19th April: Florence
Pretending to be Helena Bonham Carter in Room with a View, we walked to the Duomo, Orsanmichele, and the Palazzo Vecchio. This was amazing; it has a whole series of rooms with allegorical frescoes by Vasari of the classical deities. One of the most interesting rooms was the Room of the Elements, with a wall for each element. The offering of the first fruits to Saturn represents Earth; the birth of Venus represents Water; Vulcan’s forge represents Fire; Air, on the ceiling, is represented by Saturn assaulting Heaven, surrounded by allegories of Truth, Peace, Day, Night, Justice, and Fame, and the chariots of the Sun and the Moon.
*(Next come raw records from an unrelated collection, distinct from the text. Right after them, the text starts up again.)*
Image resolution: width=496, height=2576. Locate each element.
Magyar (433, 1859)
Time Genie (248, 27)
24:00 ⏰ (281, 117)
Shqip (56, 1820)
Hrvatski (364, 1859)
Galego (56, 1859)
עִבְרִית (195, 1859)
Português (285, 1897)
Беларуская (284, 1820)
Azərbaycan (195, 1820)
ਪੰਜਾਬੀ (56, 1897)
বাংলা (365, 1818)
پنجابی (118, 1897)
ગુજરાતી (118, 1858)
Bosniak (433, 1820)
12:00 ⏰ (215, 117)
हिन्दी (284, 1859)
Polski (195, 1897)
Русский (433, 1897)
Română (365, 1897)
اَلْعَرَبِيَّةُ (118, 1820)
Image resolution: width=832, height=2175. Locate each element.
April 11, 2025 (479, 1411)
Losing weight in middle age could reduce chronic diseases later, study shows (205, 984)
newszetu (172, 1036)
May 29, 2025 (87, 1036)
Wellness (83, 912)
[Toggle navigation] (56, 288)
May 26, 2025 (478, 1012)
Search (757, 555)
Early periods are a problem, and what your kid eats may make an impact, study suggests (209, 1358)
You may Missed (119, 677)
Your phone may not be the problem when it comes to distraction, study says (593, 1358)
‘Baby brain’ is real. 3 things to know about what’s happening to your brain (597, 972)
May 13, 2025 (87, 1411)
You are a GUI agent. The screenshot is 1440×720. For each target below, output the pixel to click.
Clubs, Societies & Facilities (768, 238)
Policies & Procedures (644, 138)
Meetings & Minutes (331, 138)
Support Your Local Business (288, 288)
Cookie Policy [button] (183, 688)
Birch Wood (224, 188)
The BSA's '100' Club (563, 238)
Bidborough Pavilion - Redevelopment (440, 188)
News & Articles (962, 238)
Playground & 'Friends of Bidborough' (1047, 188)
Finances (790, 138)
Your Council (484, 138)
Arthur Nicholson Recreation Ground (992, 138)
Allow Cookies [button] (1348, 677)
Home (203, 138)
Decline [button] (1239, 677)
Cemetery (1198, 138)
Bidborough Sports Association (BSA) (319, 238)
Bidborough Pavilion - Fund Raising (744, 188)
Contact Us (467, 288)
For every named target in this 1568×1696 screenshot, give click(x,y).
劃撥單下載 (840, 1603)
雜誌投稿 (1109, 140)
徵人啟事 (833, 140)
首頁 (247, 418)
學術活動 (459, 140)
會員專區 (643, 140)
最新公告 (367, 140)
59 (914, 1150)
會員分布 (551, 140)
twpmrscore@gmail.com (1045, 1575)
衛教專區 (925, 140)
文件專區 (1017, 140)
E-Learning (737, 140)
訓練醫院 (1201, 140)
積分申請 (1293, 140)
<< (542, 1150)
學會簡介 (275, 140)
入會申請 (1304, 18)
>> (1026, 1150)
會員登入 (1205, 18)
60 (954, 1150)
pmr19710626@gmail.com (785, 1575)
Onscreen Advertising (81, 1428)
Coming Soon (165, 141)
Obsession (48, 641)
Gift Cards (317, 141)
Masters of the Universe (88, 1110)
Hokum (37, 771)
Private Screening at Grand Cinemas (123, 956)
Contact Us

Apparently Cosimo de Medici (who commissioned the frescoes) was a Capricorn, so he liked to have depictions of the ruling planet of his sun sign. There was also a Terrace of Saturn. Afterwards we went into Santa Croce, found Machiavelli’s tomb, and wandered around for quite a while before we found Galileo’s tomb. We managed to get a quiet moment reflecting on his life and thought before a tour party turned up. Dante and Michelangelo are buried there as well. Then we went to the Boboli Gardens to commune with Nature. We particularly liked the Island Pond and the Knight’s Garden, and the whimsical Mustaccio fountain, a rill where the water runs through a series of grotesque masks.
21st April: Marzabotto
Marzabotto was a 5th century BCE Etruscan colony south of Bologna (the northernmost extent of the Etruscans’ domain). It was a beautiful place, a plateau surrounded by mountains and a bend in the river. It had been a very large city, with wide porticoed streets, elaborate drainage systems, and an acropolis with several elegant temples. There were some lovely Lady Orchids there too. Outside the eastern gate of the city was the necropolis, with small tombs, about the right size for a crouch burial or a cremation, with an egg-shaped stone on the roof. The plan of the Etruscan houses was different from that of the Romans, with a long corridor leading to the central courtyard, which had a well or water feature in the centre.